PARTICULARITES ANTHROPOLOGIQUES ET PALEOPATHOLOGIQUES
DE LA POPULATION DE MONIALES
Le
sillon pré-auriculaire est plus rare chez les religieuses, même par
comparaison avec des femmes nullipares actuelles. Des tendinopathies d'insertion
de muscles de l'épaule plus rares et des insertions du grand rond en dépression
plus fréquentes, les singularisent des femmes vivant en milieu rural. Ces différences
pourraient traduire de moindre stress mécanique. En revanche, il semble
anatomiquement impossible de retrouver des stigmates de postures de prières
prolongées en particulier à genou.
Les
méthodes classiques anthropologiques avec un traitement statistique multivarié
permettront, plus qu'une étude de l'origine de cette population, de comparer
les sous-groupes du site entre eux (moniales, caveau et reste des tombes) et
avec les autres séries médiévales provençales.
Les
micro-variations anatomiques (caractères non-métriques) seront utilisées pour
rechercher les éventuels liens familiaux entre les individus, en particulier
pour les caveaux (étude au niveau dentaire en cours par M. Aubry, sous notre
direction).
La
composition des tombes sera précisée, non seulement par un décompte d'un
nombre de sujets par inhumation mais par une étude spatiale et en chronologie
relative des sépultures permettant de comprendre le "fonctionnement"
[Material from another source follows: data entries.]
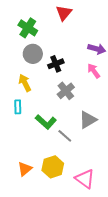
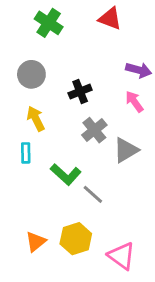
red triangle: (64, 13) -> (110, 19), moved, turned -48
green cross: (28, 28) -> (49, 23), moved
gray circle: (33, 54) -> (31, 74), moved
gray triangle: (88, 120) -> (126, 150), moved

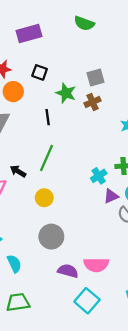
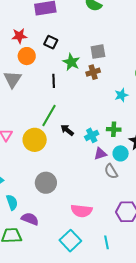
black arrow: (18, 171) -> (67, 130), moved
yellow circle: (44, 198) -> (35, 140), moved, size x1.5
purple semicircle: (68, 271) -> (30, 219), moved

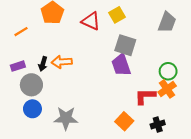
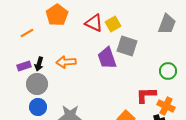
yellow square: (117, 15) -> (113, 24), moved
black arrow: (43, 64) -> (39, 64), moved
purple trapezoid: (121, 65) -> (107, 58), moved
orange cross: (167, 89) -> (166, 106), moved, turned -30

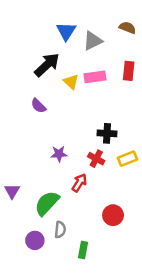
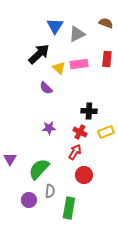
purple semicircle: (38, 106) -> (46, 88), moved
red arrow: (79, 183) -> (75, 152), moved
red circle: (113, 215) -> (84, 175), moved
green rectangle: (83, 250) -> (69, 208), size x1.5

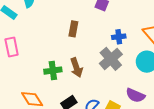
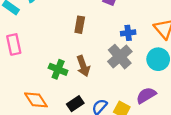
green cross: (53, 71) -> (58, 69), turned 30
purple semicircle: (135, 95) -> (146, 95), turned 126

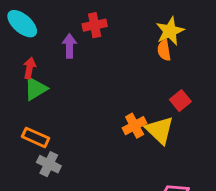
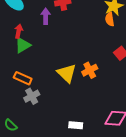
yellow triangle: (160, 130) -> (67, 73), moved
gray cross: (49, 164) -> (32, 96), turned 35

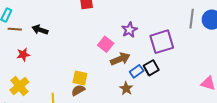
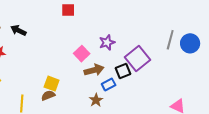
purple square: (162, 42) -> (137, 59), turned -30
black square: (151, 68) -> (123, 71), moved

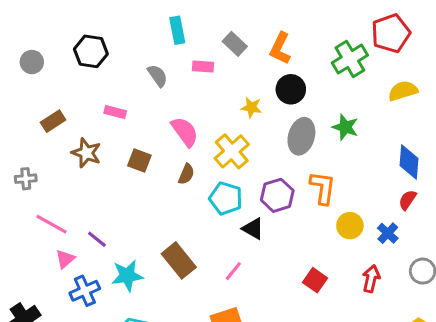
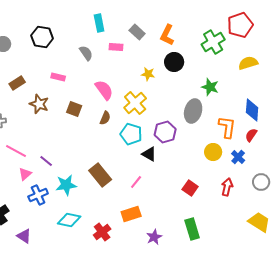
gray ellipse: (301, 136) -> (193, 111), moved
orange L-shape: (323, 188) -> (227, 127), moved

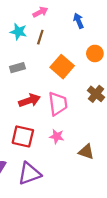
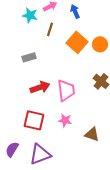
blue arrow: (79, 21) -> (75, 11), moved
cyan star: (18, 32) -> (30, 15), moved
orange square: (62, 67) -> (77, 42), moved

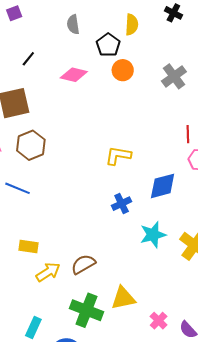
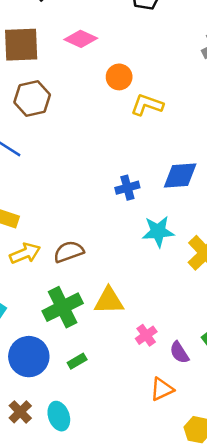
orange circle: (123, 70) -> (119, 77), moved
pink diamond: (74, 75) -> (81, 39), moved
yellow L-shape: (118, 156) -> (147, 105), moved
green cross: (87, 310) -> (63, 307), turned 32

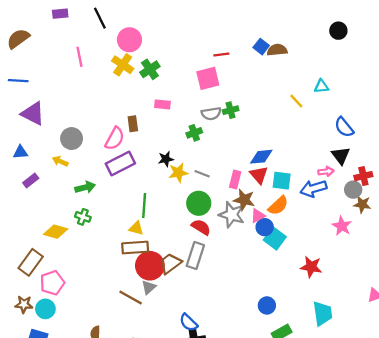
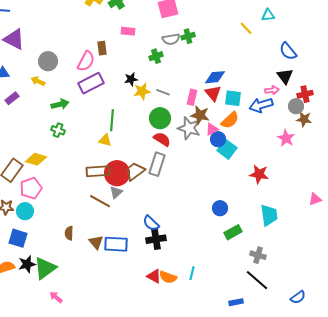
yellow diamond: (56, 232) -> (36, 159), moved
brown rectangle: (135, 248) -> (98, 171), moved

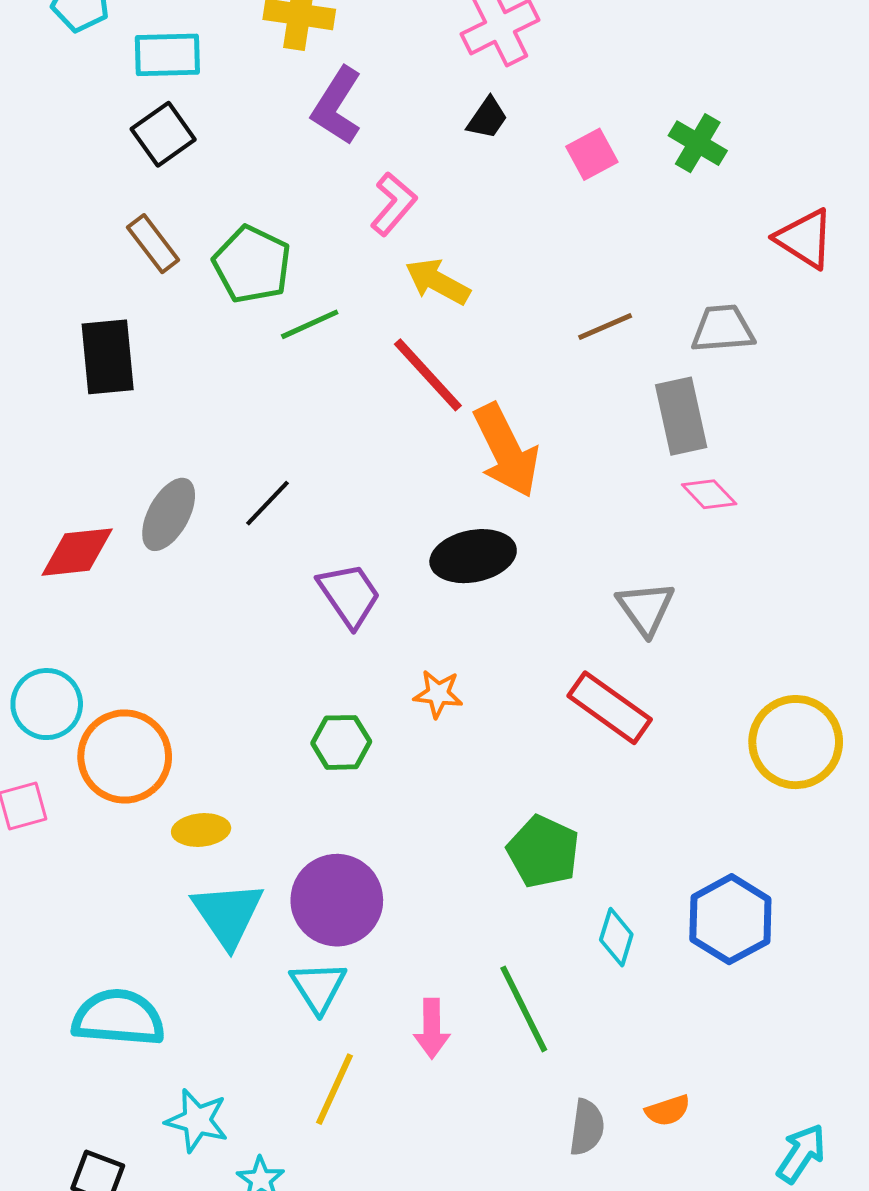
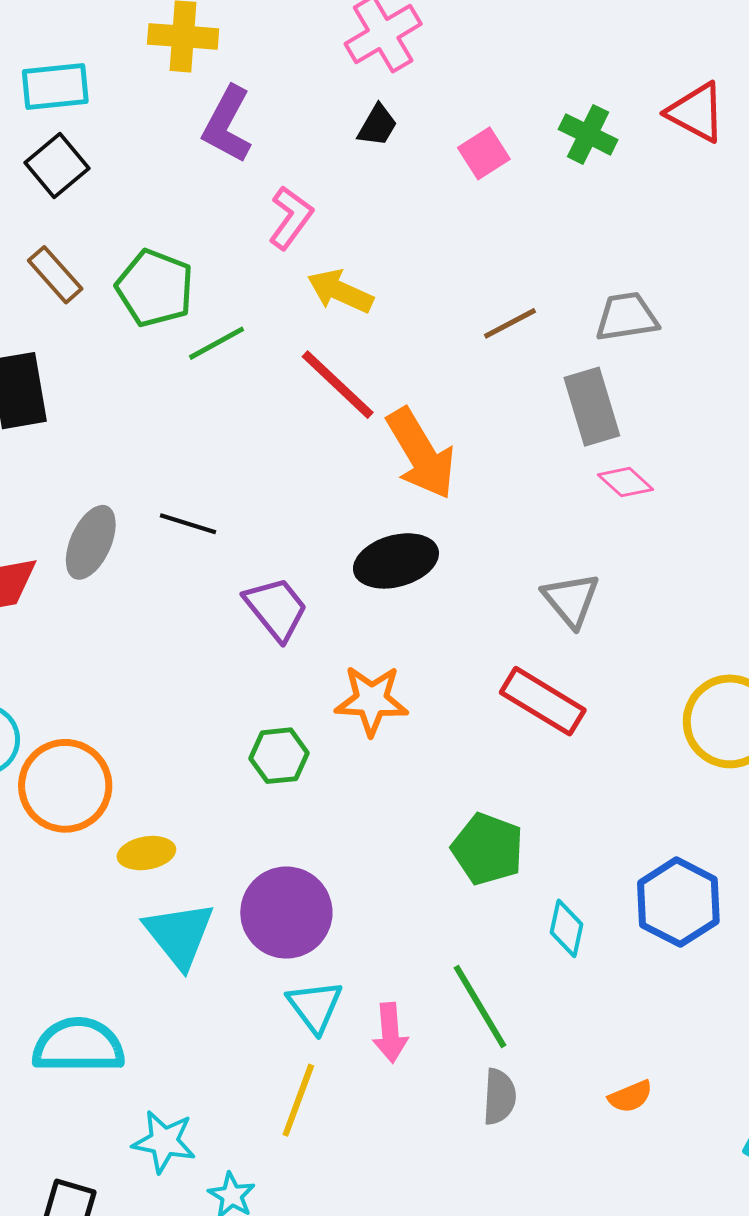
red triangle: (805, 239) -> (696, 112), moved
black line: (267, 503) -> (188, 524), turned 68
orange star: (438, 694) -> (372, 700), size x1.5
cyan triangle: (318, 987) -> (315, 1006), moved
gray semicircle: (587, 1127) -> (499, 1097), moved

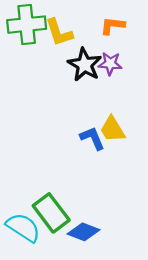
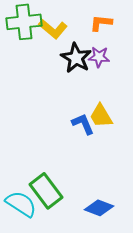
yellow L-shape: (59, 32) -> (53, 29), turned -32
blue diamond: (83, 232) -> (99, 208), moved

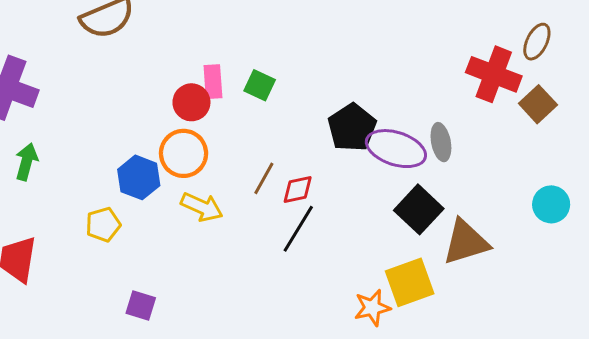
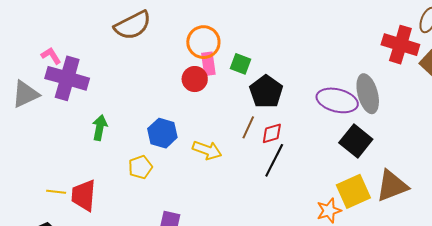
black pentagon: (352, 127) -> (266, 92), moved
gray ellipse: (441, 142) -> (368, 94), size x1.5
orange circle: (184, 153) -> (203, 42), moved
green arrow: (26, 162) -> (100, 128), moved
brown triangle: (466, 242) -> (392, 186), moved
du cimetière comme lieu de rituel.
Lors de la fouille, il est apparu dans la zone pouvant correspondre aux tombes de moniales une fréquente réoccupation de tombes. La préparation de la mise en terre semble s'être effectuée de façon répétitive en repoussant les os du squelette précédant latéralement, en déposant le corps au milieu avant de le recouvrir d'une partie des os du précédent occupant de la tombe. Les crânes étaient déposés au contact de la tête du défunt. Ainsi, le squelette en connexion du dernier inhumé était recouvert par ceux de ces prédécesseurs mais avec conservation d'un semblant d'ordre anatomique.
L'étude
individuelle de la pathologie permettra de préciser les diagnostics
d'affections dépistées lors de la fouille dont la présence dans une
population inhumée apporte une information soit étiologique (luxation de
hanche et hérédité), soit évolutive (survie à un âge avancé malgré une
gibbosité majeure).
Une
approche paléo-épidémiologique est le seul moyen de dépasser le stade
anecdotique pour entrevoir le contexte sanitaire de la population, lequel dépend
de facteurs génétiques et d'environnement.
Les
caractéristiques exceptionnelles de ce site incitent à la réalisation de
travaux anthropologiques plus fondamentaux:
- validation de l'étude des stigmates de stress par les lignes de Harris
des métatarsiens en comparant leur fréquence à celle des lignes observées
sur les radius et les tibias (en cours),
-
application à cette population médiévale des méthodes modernes de
quantification de l'ostéoporose par absorptiométrie radiographique (effectuée
et publié),
-
étude en cours des stries de l’émail dentaire en microscopie électronique
comme marqueur du régime alimentaire (en cours, M. Aubry).
Ainsi,
Le cimetière de Saint-Pierre de l'Almanarre représente la plus importante série
provençale pour la période XIII°-XIV° siècle. Des circonstances
exceptionnelles pour la région ont permis sa totale conservation. Une fouille
programmée, nous associant sur le terrain à un archéologue avec une méthode
spécifique, a mis à notre disposition pour l'étude anthropologique plus de
400 squelettes.
Les
premiers résultats confirment les espoirs mis dans ce site qui a lui seul fait
l'objet de plusieurs thèmes de recherche réalisés par plusieurs chercheurs.